With all of the momentum social media has earned over the years, the reality is that still today, it is very much siloed in marketing.  The aspiration of using social technology to build a social business is not yet within grasp. In many ways, social media is much more about media than it is about opening two-way channels for interaction where information, empathy, and resolution travel inward and outward with all parties walking away with a sense of value and affinity. For what is a relationship without benefit or bond?

The convergence of disruptive technology, brand, business functions, and customer experiences will force today’s social media strategies to think beyond the click. The end-game moving forward will be on completing the customer journey and fortifying experience pre, mid, and post transaction.

Today, businesses are experimenting with engagement as it relates to real-time interaction. The challenge is in how engagement is defined today. Likes, Retweets, comments, impressions, clickthroughs, and other data does not by its very nature connect back to the bottom line of any organization. Nor does it contribute to the definition of desired experiences or outcomes. Additionally, many social media programs place emphasis on growing what I refer to as the 3F’s, Friends, Fans, and Followers with ancillary value placed on registered content views or downloads. This isn’t without merit. But, this type of focus equates to social branding or social marketing than that of true business transformation.

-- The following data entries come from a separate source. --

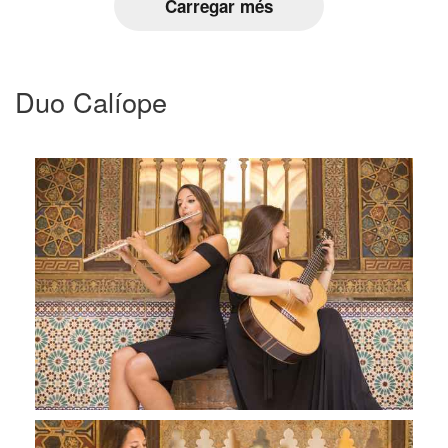
Carregar més
Duo Calíope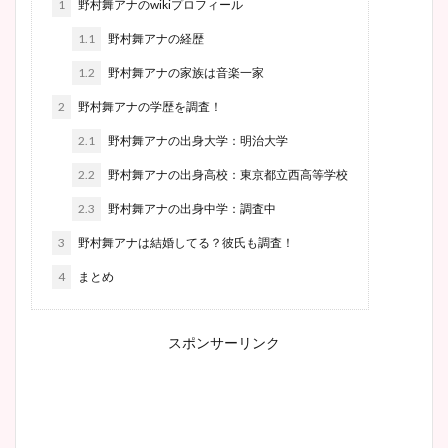
1
野村舞アナのwikiプロフィール
1.1
野村舞アナの経歴
1.2
野村舞アナの家族は音楽一家
2
野村舞アナの学歴を調査！
2.1
野村舞アナの出身大学：明治大学
2.2
野村舞アナの出身高校：東京都立西高等学校
2.3
野村舞アナの出身中学：調査中
3
野村舞アナは結婚してる？彼氏も調査！
4
まとめ
スポンサーリンク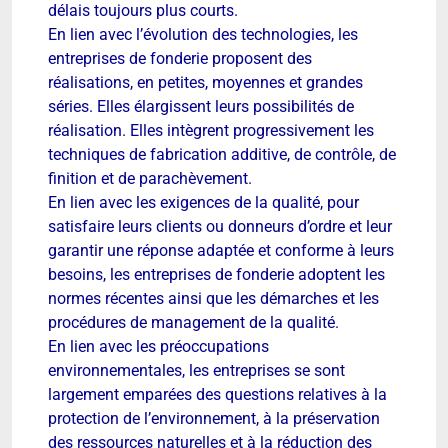
délais toujours plus courts.
En lien avec l’évolution des technologies, les
entreprises de fonderie proposent des
réalisations, en petites, moyennes et grandes
séries. Elles élargissent leurs possibilités de
réalisation. Elles intègrent progressivement les
techniques de fabrication additive, de contrôle, de
finition et de parachèvement.
En lien avec les exigences de la qualité, pour
satisfaire leurs clients ou donneurs d’ordre et leur
garantir une réponse adaptée et conforme à leurs
besoins, les entreprises de fonderie adoptent les
normes récentes ainsi que les démarches et les
procédures de management de la qualité.
En lien avec les préoccupations
environnementales, les entreprises se sont
largement emparées des questions relatives à la
protection de l’environnement, à la préservation
des ressources naturelles et à la réduction des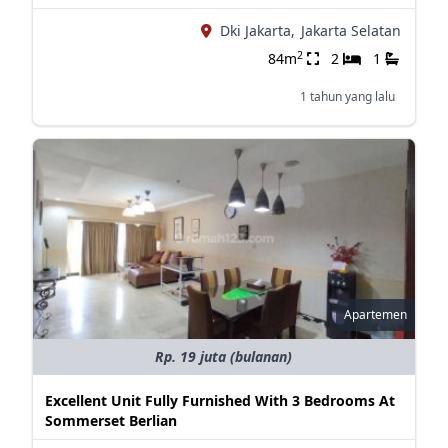
Dki Jakarta,
Jakarta Selatan
2
84m
2
1
1 tahun yang lalu
Apartemen
Rp. 19 juta (bulanan)
Excellent Unit Fully Furnished With 3 Bedrooms At
Sommerset Berlian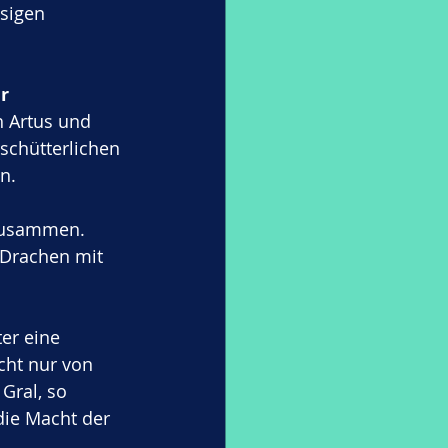
sigen 
r 
h Artus und 
rschütterlichen 
n. 
 zusammen.
r Drachen mit 
er eine 
cht nur von 
Gral, so 
die Macht der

Often referred to these days as a social business or a social enterprise, the impact and opportunity presented by social and mobile media in addition to other disruptive technologies is to look at each through the lens of experiences.

An example of social branding vs. social business is evident in the report recently published by Jeremiah Owyang, my colleague at Altimeter Group. On average, Owyang’s research found that only 43% of businesses claimed to run social media initiatives under a formalized strategy roadmap to meet specific business goals. In my work over the years with enterprise organizations, I found that the true number of business tracking social media outcomes towards leadership-stated business objectives to be much lower. Equally important, Owyang’s previous research report also documented  the state of the social media silo with the top 2 functions claiming ownership were, and still are, marketing and marketing communications. Most notably of course, in a time when executives are investing in technology to improve customer relationships and experiences, customer service was at the bottom of the list.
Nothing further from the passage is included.